By Marina Vassilev, Director, Compensation, Executive HR & Mobility, BASF And Melissa Feigelson, Human Capital Intelligence Leader, BASF

Marina Vassilev, Director, Compensation, Executive HR & Mobility, BASF

New Technologies and New Possibilities

Advancements in technology have opened up a new world of possibilities for HR professionals. Now, HR can obtain valuable talent analytics just-in-time to address business priorities; integrate compensation data with talent and financial data to provide a holistic view and drive value from internal metrics and comparisons.

With the user-friendly functionality of new technologies, visual displays are readily available, facilitating understanding and insight development. Additional data cuts, comparison groups, and outliers can be examined with technology drill down capabilities. Questions are answered in real-time, allowing for HR to derive insights and monitor progress towards pre-specified compensation KPIs.

Technology-driven internal compensation analyses are customized for the audience and assess alignment with compensation philosophy and programs. Ideally, these analyses will:

• link to talent and business strategies, evolving to address specific timely questions rather than being attached to a compensation process or cycle;

• easily be accessed, created, and interpreted; and

• targeted to the right comparisons such as different talent or workforce segments and relevant time periods to help aid interpretation.

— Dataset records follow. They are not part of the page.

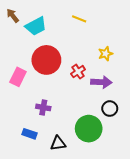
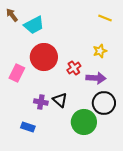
yellow line: (79, 19) -> (105, 18), moved
black circle: (110, 109) -> (104, 103), size x1.5
black triangle: (58, 143) -> (60, 100), moved, turned 49

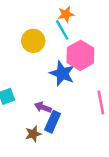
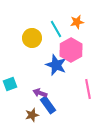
orange star: (66, 14) -> (77, 22), moved
blue rectangle: (53, 122) -> (48, 105), turned -60

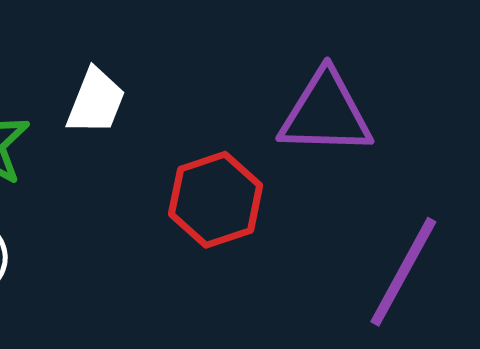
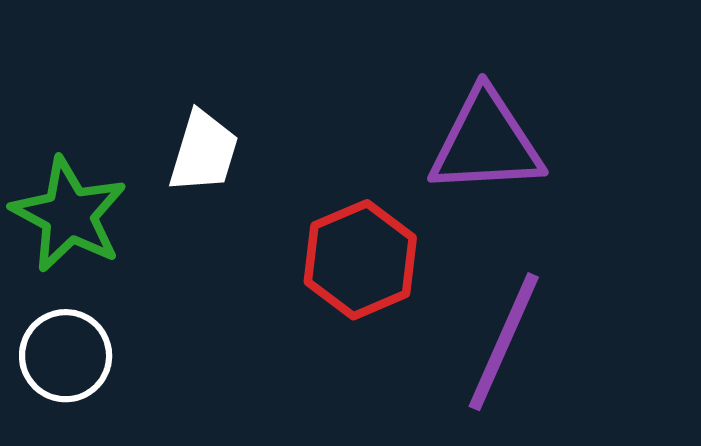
purple line: (403, 272) -> (504, 342), moved

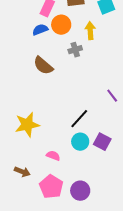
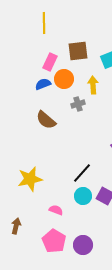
brown arrow: (22, 172) -> (16, 226), moved, turned -98

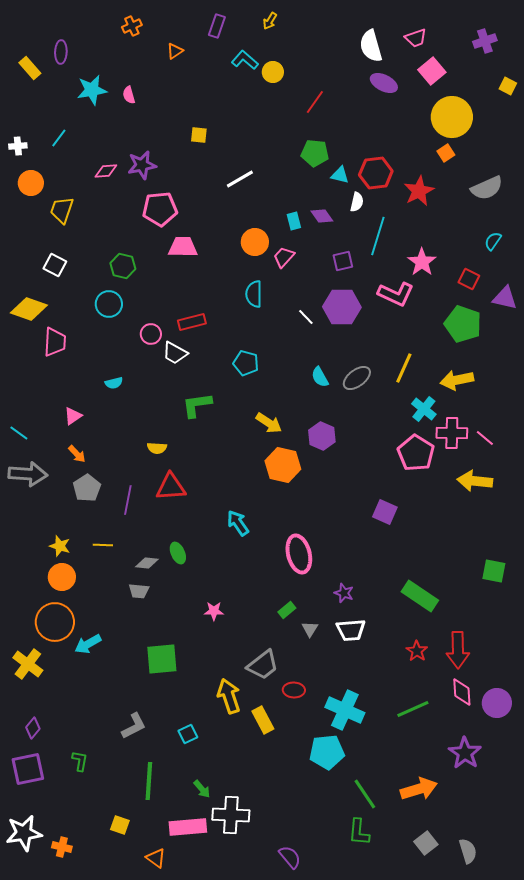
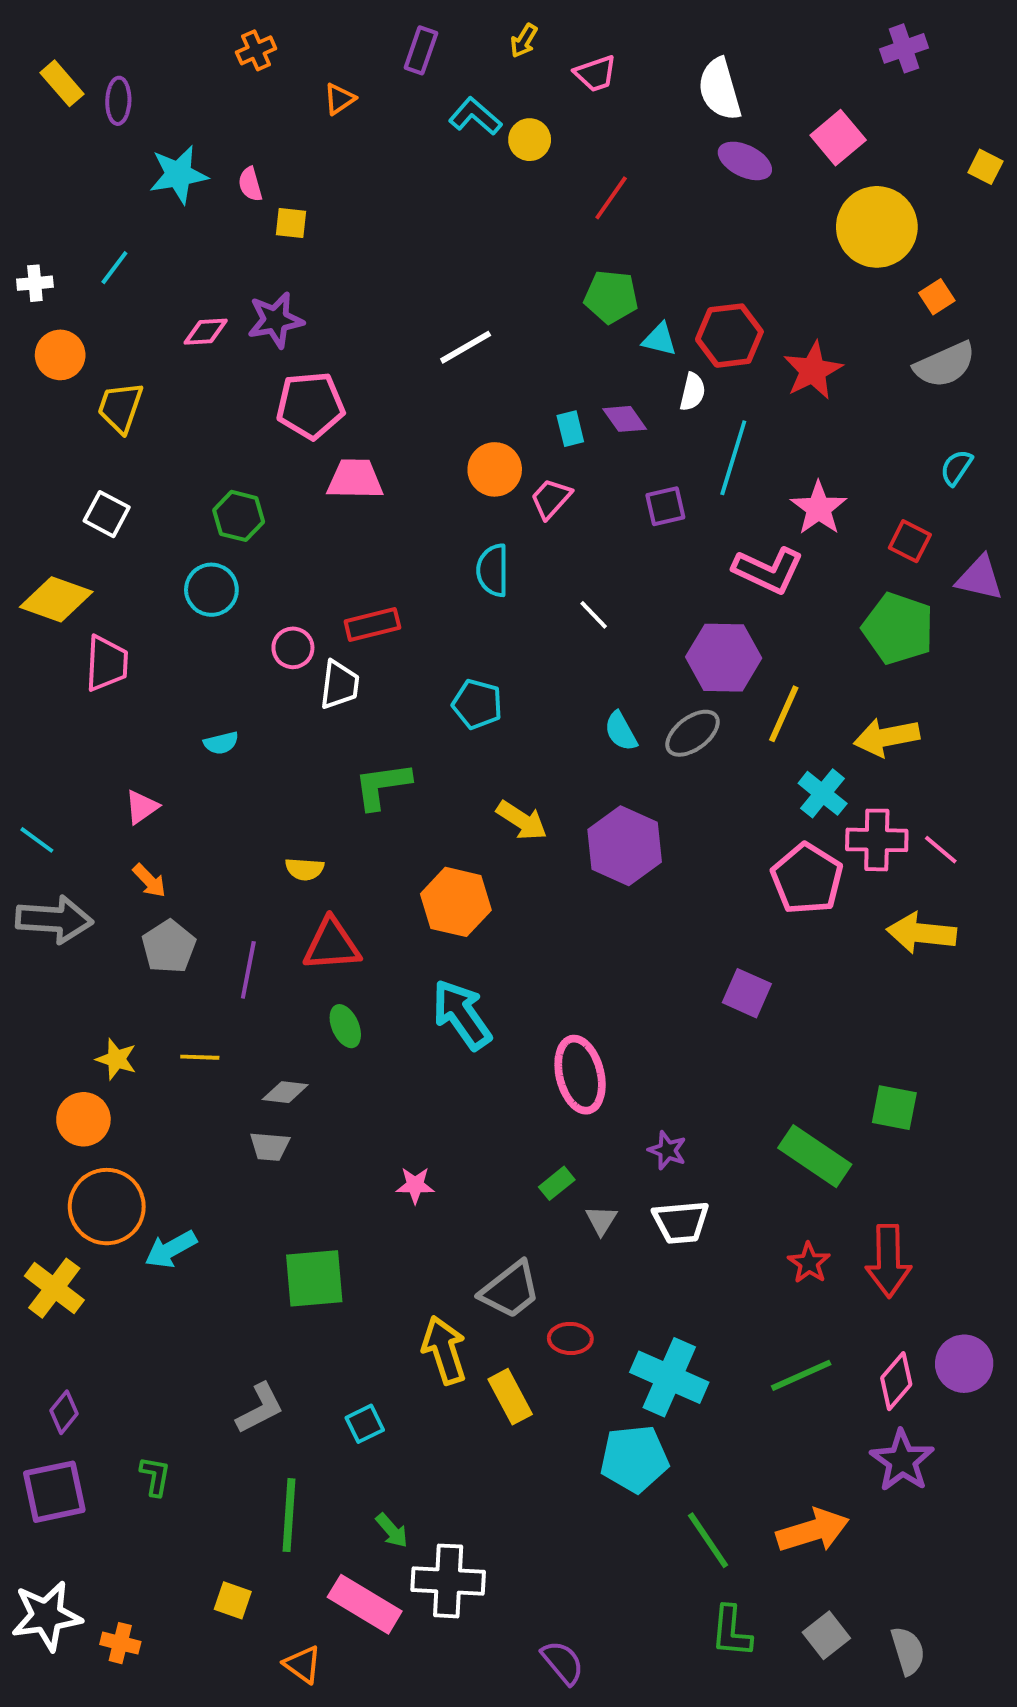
pink trapezoid: (416, 38) -> (596, 74), moved
purple cross: (485, 41) -> (904, 48), moved
yellow rectangle: (30, 68) -> (62, 83), moved
yellow square: (199, 135) -> (291, 223), moved
orange square: (446, 153) -> (937, 297), moved
purple hexagon: (342, 307) -> (724, 658), moved
white trapezoid: (175, 353) -> (339, 685), turned -112
purple hexagon: (322, 436) -> (625, 846), size x1.4
orange hexagon: (283, 465) -> (456, 902), moved
cyan arrow: (238, 523) -> (462, 1015), size x1.4
green ellipse: (178, 553) -> (345, 1026), moved
green square: (494, 571) -> (894, 1108), moved
orange circle: (62, 577) -> (83, 1119), moved
pink diamond: (462, 692) -> (896, 1381), moved, turned 44
pink rectangle: (188, 827) -> (365, 1604), turned 36
green L-shape: (359, 832) -> (731, 1631), moved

Five Compensation Analyses You Can’t Ignore

There are many compensation metrics from which to choose, and it is easy to lose focus and look at ones with little significance while missing important KPIs. The following five analyses build on one another to ensure a complete and holistic foundation from which to judge compensation programs.

1. Distribution of employee headcount in job grades or organizational levels

Melissa Feigelson, Human Capital Intelligence Leader, BASF

The analyses can be viewed over time to ensure alignment with the relevant business priorities and workforce planning efforts. In self-service environments where managers have the ability to determine job grades, promotions and other employee movement decisions, this analysis helps assess the effectiveness of the self-service model and ensures consistency across different organizational groups. When focused on a specific job family, the analysis indicates if there is a balanced number of employees at an entry versus senior level(i.e. Sales Associate compared to Sales Directors) and how that aligns with the talent strategy. If there is a trend of increasing number of employees at higher job grades or organizational levels – and it is anticipated that the trend will continue – the implications for the overall future compensation and benefits expenses should be assessed.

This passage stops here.